The game's antagonist, the Turing Engine, believes that endless night is the most logical state of existence.

Players encounter quick puzzles based on:

  • Pattern recognition
  • Binary switches
  • Signal routing
  • Light circuits

The puzzles are short and designed to support the action rather than interrupt it.

Art Direction

One of the biggest pivots during development was moving away from a bright arcade aesthetic and leaning into a treasure-hunting adventure style.

The world uses:

  • Warm desert colours
  • Ancient ruins
  • Dust particles
  • Golden sunlight effects
  • Treasure-map inspired UI

This direction helped tie together the themes of the solstice, exploration, and treasure hunt.

Technology

The game was built using:

  • Unity 6
  • C#
  • URP
  • WebGL deployment
  • GitHub Copilot for development acceleration

The focus throughout was on keeping the project lightweight, responsive, and playable directly in the browser.

Prize Category

Best Ode to Alan Turing

Dawn Dashers is my tribute to Alan Turing's legacy.

Rather than focusing on historical events, I wanted to celebrate the ideas that made his work so influential: logic, patterns, problem-solving, and computation.

The Turing Engine serves as the main antagonist, and players overcome its challenges through quick puzzles inspired by computational thinking.

Best Google AI Usage

I'm also submitting for Best Google AI Usage.

I'll be honest: I'm much more comfortable building systems and writing code than designing beautiful interfaces.

One of the challenges during this project was figuring out how to make Dawn Dashers feel cohesive visually. I had a rough idea of the atmosphere I wanted—an Australian treasure-hunting adventure, but translating that into colours, layouts, typography, and UI design isn't my strongest skill.

That's where Google Stitch helped.

I used Stitch to explore rapidly:

  • UI layouts and screen structure
  • Menu and HUD designs
  • Colour palettes
  • Typography combinations
  • Visual hierarchy
  • Overall art direction

What impressed me most was how easy it was to iterate. Instead of spending hours moving elements around in a design tool, I could describe the feeling I wanted and quickly generate multiple directions to evaluate.

For example, I started with a fairly generic arcade-style look, but through a few iterations in Stitch, I landed on a much stronger visual identity built around:

  • Warm desert colours
  • Treasure-map inspired UI
  • Gold accents
  • Weathered parchment styling
  • Adventure-game aesthetics

Those explorations directly influenced the final design language of the game.

I also used Gemini extensively during the design phase.

One challenge was incorporating Alan Turing-inspired puzzles without making the game feel like a classroom exercise. I wanted puzzles based on logic, patterns, and computation, but they also needed to feel like they belonged in an Australian treasure-hunting adventure.

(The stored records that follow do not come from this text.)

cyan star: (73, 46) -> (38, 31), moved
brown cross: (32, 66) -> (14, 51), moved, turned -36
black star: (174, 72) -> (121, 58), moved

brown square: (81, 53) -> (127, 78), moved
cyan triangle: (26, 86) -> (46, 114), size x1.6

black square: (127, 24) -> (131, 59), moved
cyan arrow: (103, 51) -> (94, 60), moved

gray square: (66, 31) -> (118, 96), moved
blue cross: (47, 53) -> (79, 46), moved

Gemini helped me brainstorm and refine puzzle concepts such as:

  • Pattern recognition challenges
  • Binary switch puzzles
  • Signal routing mechanics
  • Treasure clues tied to Australian locations and wildlife
  • Turing-inspired logic challenges that could be solved quickly during gameplay

For example, I used Gemini to take abstract puzzle ideas and re-theme them into Australian contexts, turning generic logic puzzles into clues involving lighthouses, Outback landmarks, wildlife, and hidden Sun Fragments.

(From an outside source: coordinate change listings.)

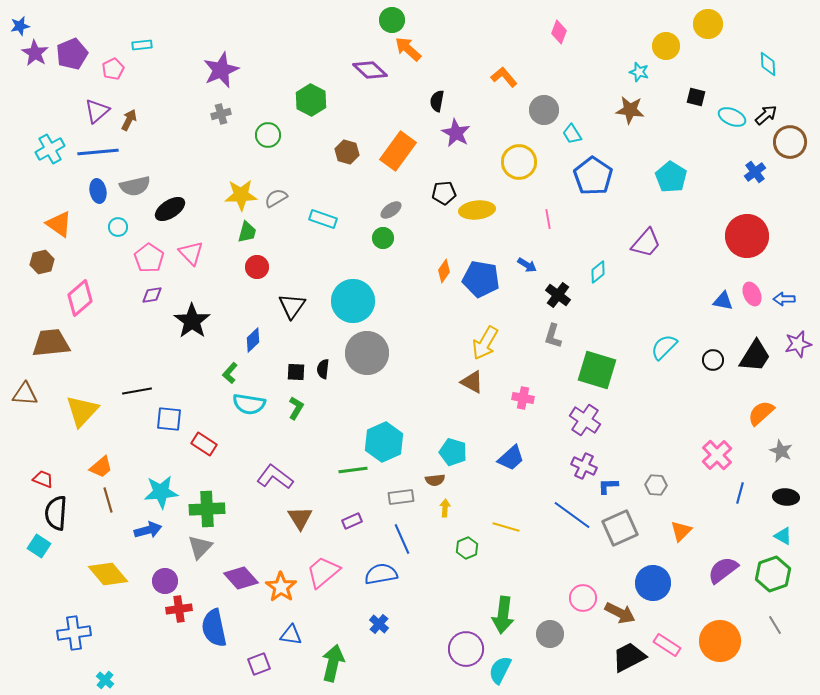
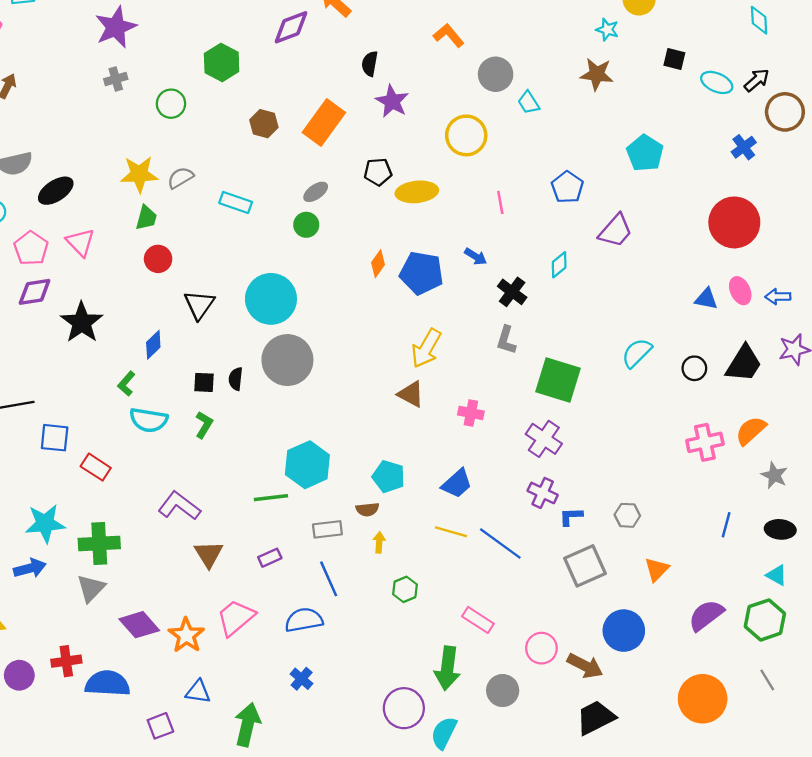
purple diamond: (370, 70) -> (291, 27), turned -64
blue pentagon: (593, 176) -> (567, 187), moved, size x0.7
purple diamond: (152, 295) -> (35, 292), size x1.4
pink cross: (717, 455) -> (705, 442), moved, turned 32
blue line: (572, 515) -> (500, 544), moved
yellow line: (506, 527) -> (451, 532), moved
purple circle: (165, 581) -> (19, 675), moved
blue semicircle: (214, 628) -> (107, 683), turned 105
pink rectangle: (667, 645) -> (478, 620), moved

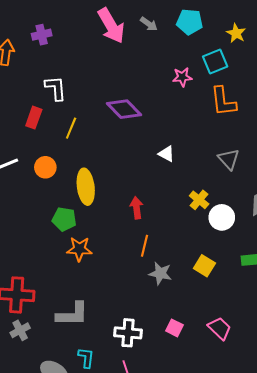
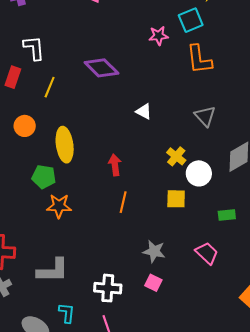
yellow square: (204, 266) -> (176, 199), moved, turned -30
gray star: (160, 273) -> (154, 251), moved
pink trapezoid: (220, 328) -> (207, 253), moved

The combination of Stitch and Gemini helped bridge two areas where I typically spend a lot of time: design exploration and content creation. Instead of starting from a blank page, I could rapidly iterate on ideas, evaluate options, and focus more of my time on building and polishing the game itself.

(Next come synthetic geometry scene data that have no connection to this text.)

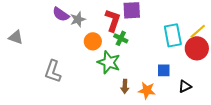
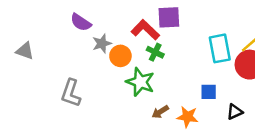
gray star: (78, 19) -> (102, 43), moved
red L-shape: (113, 20) -> (145, 30), turned -65
brown arrow: (125, 86) -> (160, 112), turned 56

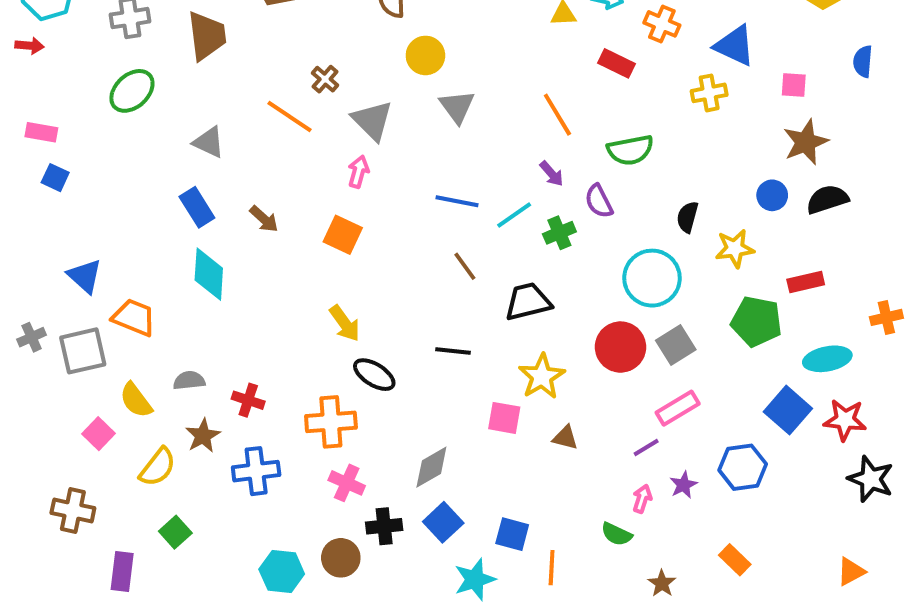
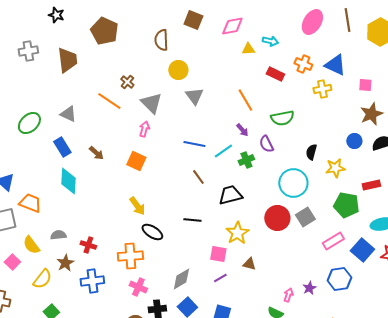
orange cross: (662, 24) -> (303, 64), moved
green ellipse: (132, 91) -> (29, 123), moved
pink rectangle: (678, 408) -> (333, 241), moved
purple line: (646, 447) -> (220, 278), moved

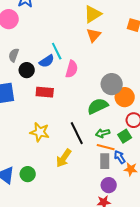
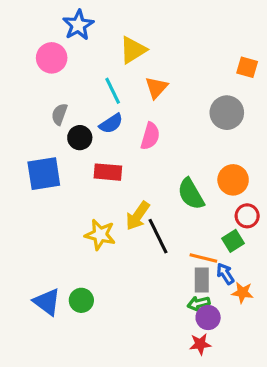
yellow triangle: (93, 14) -> (133, 50), moved
orange triangle: (94, 35) -> (156, 88), moved
cyan line: (57, 51) -> (113, 91), moved
gray circle: (112, 84) -> (227, 113), moved
green semicircle: (98, 106) -> (191, 194), turned -95
green arrow: (103, 133) -> (199, 303), moved
yellow arrow: (64, 158) -> (138, 216), moved

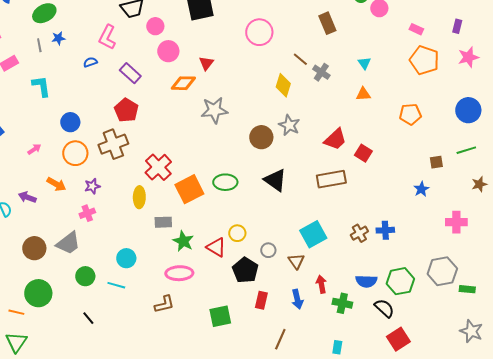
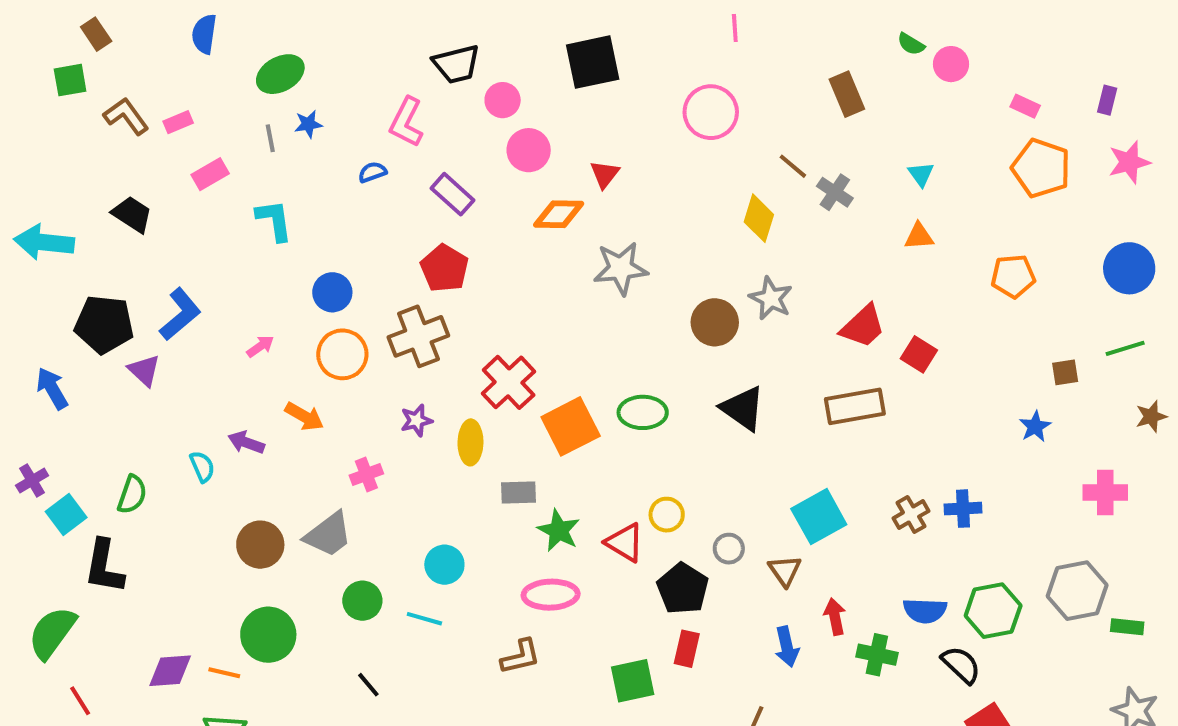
purple star: (92, 186) -> (416, 420), moved
red rectangle: (261, 300) -> (687, 649), moved

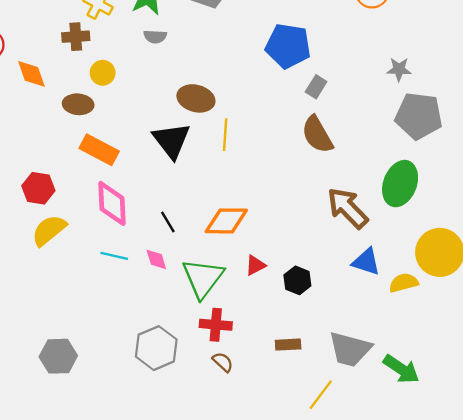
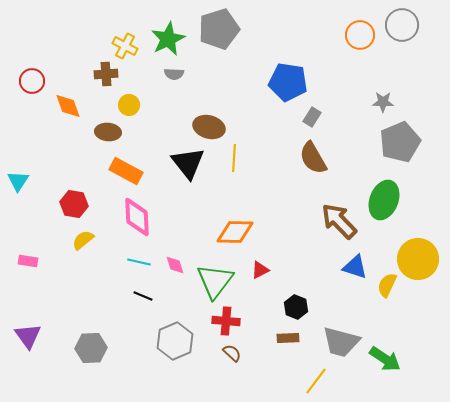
gray pentagon: (419, 116) -> (400, 142), turned -30
black line: (168, 222) -> (143, 296), moved, turned -36
yellow semicircle: (49, 230) -> (83, 240), size x0.7
black hexagon: (297, 280) -> (296, 307), moved
yellow semicircle: (404, 283) -> (387, 285), turned -50

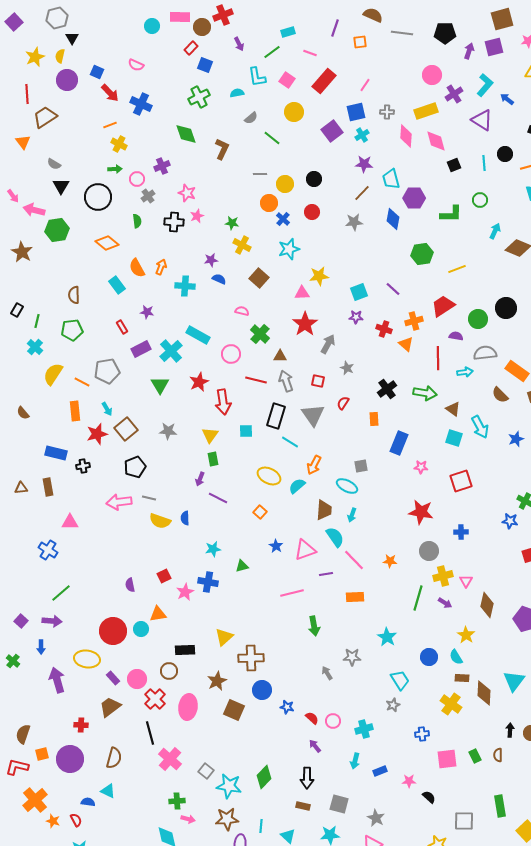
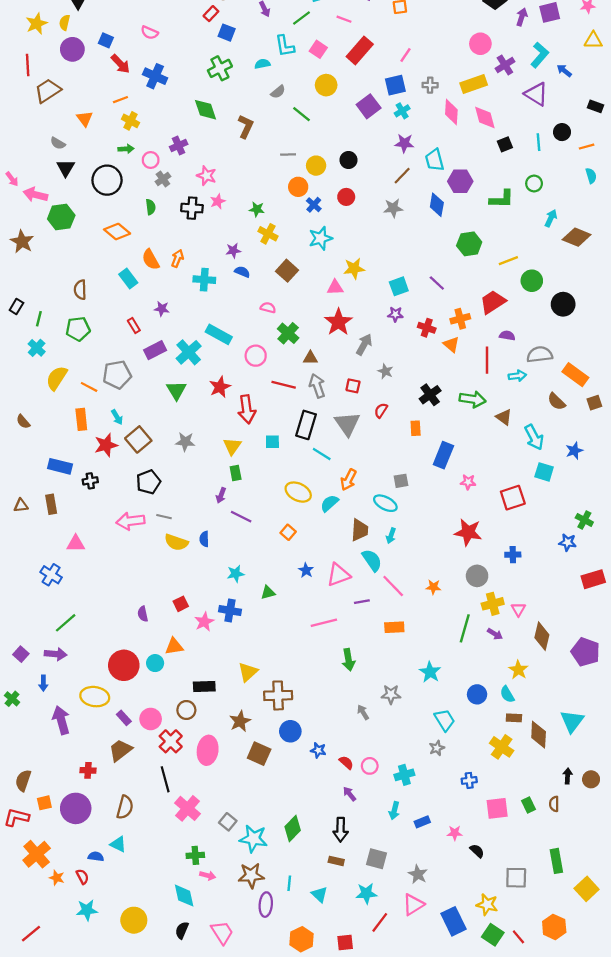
orange triangle: (23, 142) -> (85, 119), moved
green circle: (478, 319) -> (532, 281), moved
cyan square: (454, 438) -> (544, 472), moved

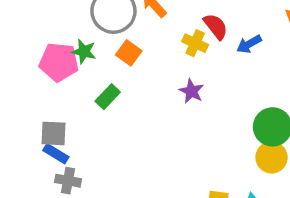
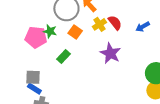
red semicircle: (216, 26) -> (115, 23), moved
yellow cross: (195, 43) -> (99, 24), moved, turned 32
purple star: (191, 91) -> (110, 53), size x1.5

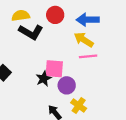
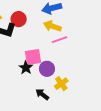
red circle: (55, 15) -> (19, 19), moved
yellow cross: (79, 105) -> (61, 84), turned 32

The AI tools didn't replace the creative decisions—they helped me reach better ones faster.

As a solo developer, having a tool that could help bridge the gap between "I know what I want it to feel like" and "I know how to design it" was incredibly valuable. It let me spend more time building gameplay while still ending up with a much more polished visual experience.

Google Stitch didn't replace the design decisions—it helped me discover and refine them much faster.

Happy Dashing !!!

Thanks for checking out Dawn Dashers 🌅

It was a lot of fun combining the June Solstice, Australian landscapes, treasure hunting, arcade runners, and a small nod to Alan Turing into one adventure.